# An application of the Borel-Cantelli lemma

borel-cantelli-lemmasprobability distributionsprobability theoryrandom variables

Problem. Consider the independent standard Cauchy variables $$X_1, X_2, X_3, \ldots$$, i.e.
their probability density function is of form $$f(x) = \dfrac{C}{1+x^2}$$ (for some $$C\in\mathbb{R}$$).
If $$Z = \limsup\limits_{n\to \infty} \dfrac{\ln |X_n|}{\ln n}$$, then show
that $$Z$$ is constant (eventually $$\infty$$) almost surely. Calculate
the value of $$Z$$!

I strongly believe that I should use the Borel-Cantelli lemma to prove this.

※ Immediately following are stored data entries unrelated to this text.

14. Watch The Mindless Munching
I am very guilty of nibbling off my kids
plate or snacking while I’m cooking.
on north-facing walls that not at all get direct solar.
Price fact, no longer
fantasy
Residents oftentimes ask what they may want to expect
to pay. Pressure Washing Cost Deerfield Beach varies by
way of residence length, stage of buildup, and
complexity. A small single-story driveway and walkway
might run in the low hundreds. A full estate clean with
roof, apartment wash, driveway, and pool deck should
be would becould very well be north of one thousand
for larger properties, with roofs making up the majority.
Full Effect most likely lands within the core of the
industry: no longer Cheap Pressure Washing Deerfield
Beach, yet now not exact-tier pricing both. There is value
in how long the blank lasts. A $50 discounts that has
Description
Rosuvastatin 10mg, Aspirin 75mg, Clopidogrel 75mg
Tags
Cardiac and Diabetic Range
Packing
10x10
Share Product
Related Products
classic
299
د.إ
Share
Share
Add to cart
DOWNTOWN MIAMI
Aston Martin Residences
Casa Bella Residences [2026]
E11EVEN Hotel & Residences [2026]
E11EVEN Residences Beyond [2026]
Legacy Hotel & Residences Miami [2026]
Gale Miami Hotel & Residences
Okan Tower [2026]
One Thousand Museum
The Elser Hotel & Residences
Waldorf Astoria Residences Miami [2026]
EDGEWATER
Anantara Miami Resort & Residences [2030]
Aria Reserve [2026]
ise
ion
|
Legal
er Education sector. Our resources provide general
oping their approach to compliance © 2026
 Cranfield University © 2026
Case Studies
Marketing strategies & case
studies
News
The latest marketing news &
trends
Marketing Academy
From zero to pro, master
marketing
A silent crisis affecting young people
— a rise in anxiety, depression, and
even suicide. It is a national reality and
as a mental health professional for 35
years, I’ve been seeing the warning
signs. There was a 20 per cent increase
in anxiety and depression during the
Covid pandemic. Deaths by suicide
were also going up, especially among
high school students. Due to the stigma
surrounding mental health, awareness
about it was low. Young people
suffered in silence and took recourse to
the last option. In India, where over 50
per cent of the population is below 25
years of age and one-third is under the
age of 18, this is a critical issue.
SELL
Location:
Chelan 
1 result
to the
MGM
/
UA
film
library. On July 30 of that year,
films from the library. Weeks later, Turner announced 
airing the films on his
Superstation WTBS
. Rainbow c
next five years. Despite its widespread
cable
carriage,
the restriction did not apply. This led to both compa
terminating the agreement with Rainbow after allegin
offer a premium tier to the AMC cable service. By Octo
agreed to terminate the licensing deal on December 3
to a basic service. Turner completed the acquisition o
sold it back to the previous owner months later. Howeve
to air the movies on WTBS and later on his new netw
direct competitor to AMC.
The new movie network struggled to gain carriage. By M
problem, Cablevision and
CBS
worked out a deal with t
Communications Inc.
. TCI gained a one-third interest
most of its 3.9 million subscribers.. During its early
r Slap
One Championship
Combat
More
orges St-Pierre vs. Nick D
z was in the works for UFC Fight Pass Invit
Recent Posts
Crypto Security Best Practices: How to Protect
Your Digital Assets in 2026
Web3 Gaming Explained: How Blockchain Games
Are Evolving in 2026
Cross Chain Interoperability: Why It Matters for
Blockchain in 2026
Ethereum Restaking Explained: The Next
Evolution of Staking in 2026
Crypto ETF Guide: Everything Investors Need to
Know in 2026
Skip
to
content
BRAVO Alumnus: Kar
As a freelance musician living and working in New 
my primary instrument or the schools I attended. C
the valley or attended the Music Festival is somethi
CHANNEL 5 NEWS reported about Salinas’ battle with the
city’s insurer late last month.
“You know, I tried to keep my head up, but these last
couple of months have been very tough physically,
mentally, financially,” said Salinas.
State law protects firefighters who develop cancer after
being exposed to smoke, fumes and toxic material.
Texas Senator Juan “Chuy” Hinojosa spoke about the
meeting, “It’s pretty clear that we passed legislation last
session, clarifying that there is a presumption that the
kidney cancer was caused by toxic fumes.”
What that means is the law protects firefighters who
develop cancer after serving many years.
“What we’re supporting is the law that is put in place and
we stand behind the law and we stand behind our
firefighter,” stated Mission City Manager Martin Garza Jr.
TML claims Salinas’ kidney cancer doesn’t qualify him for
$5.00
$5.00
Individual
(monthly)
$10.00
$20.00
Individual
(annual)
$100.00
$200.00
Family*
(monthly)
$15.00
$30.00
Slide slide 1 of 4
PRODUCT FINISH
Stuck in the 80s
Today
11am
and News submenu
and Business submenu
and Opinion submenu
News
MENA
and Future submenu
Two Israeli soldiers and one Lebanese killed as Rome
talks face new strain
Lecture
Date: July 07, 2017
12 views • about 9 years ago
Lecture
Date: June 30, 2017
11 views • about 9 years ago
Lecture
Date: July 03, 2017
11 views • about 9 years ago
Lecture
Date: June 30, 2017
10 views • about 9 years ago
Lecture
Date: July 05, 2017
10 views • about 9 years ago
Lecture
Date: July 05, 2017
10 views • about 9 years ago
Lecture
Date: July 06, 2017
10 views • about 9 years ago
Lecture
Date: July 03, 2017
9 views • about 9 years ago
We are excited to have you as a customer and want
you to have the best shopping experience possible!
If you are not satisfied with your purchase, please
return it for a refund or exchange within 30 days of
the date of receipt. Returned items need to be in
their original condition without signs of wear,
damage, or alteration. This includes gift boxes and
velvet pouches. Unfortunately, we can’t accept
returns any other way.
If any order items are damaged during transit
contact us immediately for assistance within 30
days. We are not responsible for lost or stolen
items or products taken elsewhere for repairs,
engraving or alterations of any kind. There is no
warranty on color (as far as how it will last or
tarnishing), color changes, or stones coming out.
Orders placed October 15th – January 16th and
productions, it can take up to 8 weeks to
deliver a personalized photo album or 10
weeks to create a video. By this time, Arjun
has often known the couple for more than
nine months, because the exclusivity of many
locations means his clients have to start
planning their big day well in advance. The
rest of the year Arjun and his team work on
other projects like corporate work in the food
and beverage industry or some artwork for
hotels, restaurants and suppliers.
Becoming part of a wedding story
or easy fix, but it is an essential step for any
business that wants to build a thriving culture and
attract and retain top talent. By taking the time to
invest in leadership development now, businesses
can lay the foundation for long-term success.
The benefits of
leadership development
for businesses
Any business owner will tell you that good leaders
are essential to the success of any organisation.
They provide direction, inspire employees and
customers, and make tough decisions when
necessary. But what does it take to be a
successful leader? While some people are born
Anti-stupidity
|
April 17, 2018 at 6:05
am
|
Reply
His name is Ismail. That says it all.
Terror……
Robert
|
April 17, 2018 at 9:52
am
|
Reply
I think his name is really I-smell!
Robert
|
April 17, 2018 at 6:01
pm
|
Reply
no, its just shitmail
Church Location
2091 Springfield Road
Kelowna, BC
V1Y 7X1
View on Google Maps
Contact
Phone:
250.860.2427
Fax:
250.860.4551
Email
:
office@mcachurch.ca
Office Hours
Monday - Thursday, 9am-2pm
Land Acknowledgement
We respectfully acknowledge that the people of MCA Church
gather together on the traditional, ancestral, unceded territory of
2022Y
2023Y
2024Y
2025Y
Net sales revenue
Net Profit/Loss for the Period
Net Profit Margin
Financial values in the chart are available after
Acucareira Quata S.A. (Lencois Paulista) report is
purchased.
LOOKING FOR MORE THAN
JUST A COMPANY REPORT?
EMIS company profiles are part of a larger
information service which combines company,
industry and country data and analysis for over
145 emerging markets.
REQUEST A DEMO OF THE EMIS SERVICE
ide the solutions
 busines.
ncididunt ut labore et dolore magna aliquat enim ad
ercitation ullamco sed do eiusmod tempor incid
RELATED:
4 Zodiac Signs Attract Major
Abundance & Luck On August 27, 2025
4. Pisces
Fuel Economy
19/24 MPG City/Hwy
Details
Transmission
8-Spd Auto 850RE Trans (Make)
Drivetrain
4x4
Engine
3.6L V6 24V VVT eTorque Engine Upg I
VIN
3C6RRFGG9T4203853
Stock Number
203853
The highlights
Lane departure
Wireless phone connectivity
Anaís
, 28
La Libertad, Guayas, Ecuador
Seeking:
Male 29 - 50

By definition, $$\limsup_{n \to \infty} \dfrac{\ln |X_n|}{\ln n} = \lim_{n \to \infty} \sup_{m \geq n} \dfrac{\ln |X_m|}{\ln m}.$$

So I thought about looking at the event $$\left\{ \dfrac{\ln |X_m|}{\ln m} < c \right\}$$ for some constant $$c\in \mathbb{R}$$. It is easy to find out that the left hand side is less then $$c$$ if and only if $$|X_m| < m^c$$. Now,
$$\mathbb{P}( |X_m| < m^c ) = \int\limits_{-m^c}^{m^c} f_{X_m}(x) \, dx = C_m\left(\arctan(m^c) – \arctan(-m^c)\right) = 2C_m \arctan(m^c) ,$$
which means that for $$c>0$$, we have
$$\sum_{m=1}^\infty \mathbb{P}( |X_m| < m^c ) = \infty,$$
since $$\lim\limits_{m \to \infty} \arctan(m^c) = \dfrac{\pi}{2} \neq 0$$. So now we can use the (second) Borel-Cantelli lemma, which states that in our situation,
$$\mathbb{P} \left(\limsup_{m \to \infty} \{ \omega \in \Omega \colon |X_m(\omega)| < m^c \}\right) = 1$$
or with other words, the event $$\{|X_m| < m^c\}$$ occurs infinitely often. Now I should conclude something on $$Z$$, but I'm not sure if what I've done helps…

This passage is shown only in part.